## Records for this task
=-=-=
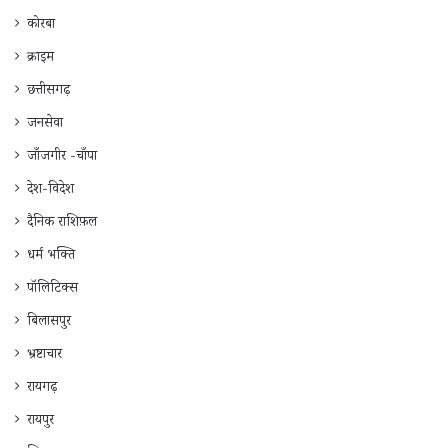
कोरबा
क्राइम
छत्तीसगढ़
जनसेवा
जाँजगीर -चाँपा
देश-विदेश
दैनिक राशिफ़ल
धर्म भक्ति
पॉलिटिक्स
बिलासपुर
भ्रष्टाचार
रायगढ़
रायपुर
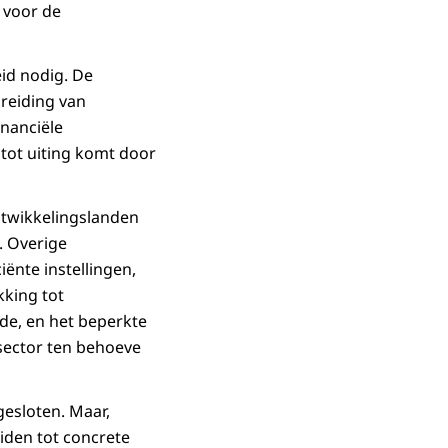
n voor de
eid nodig. De
breiding van
inanciële
 tot uiting komt door
ntwikkelingslanden
. Overige
ënte instellingen,
kking tot
de, en het beperkte
 sector ten behoeve
esloten. Maar,
iden tot concrete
=-=-=
## Prompt
Transcribe everything above exactly. Do not include the pictures.

## Task response
कोरबा
क्राइम
छत्तीसगढ़
जनसेवा
जाँजगीर -चाँपा
देश-विदेश
दैनिक राशिफ़ल
धर्म भक्ति
पॉलिटिक्स
बिलासपुर
भ्रष्टाचार
रायगढ़
रायपुर
n voor de
eid nodig. De
breiding van
inanciële
 tot uiting komt door
ntwikkelingslanden
. Overige
ënte instellingen,
kking tot
de, en het beperkte
 sector ten behoeve
esloten. Maar,
iden tot concrete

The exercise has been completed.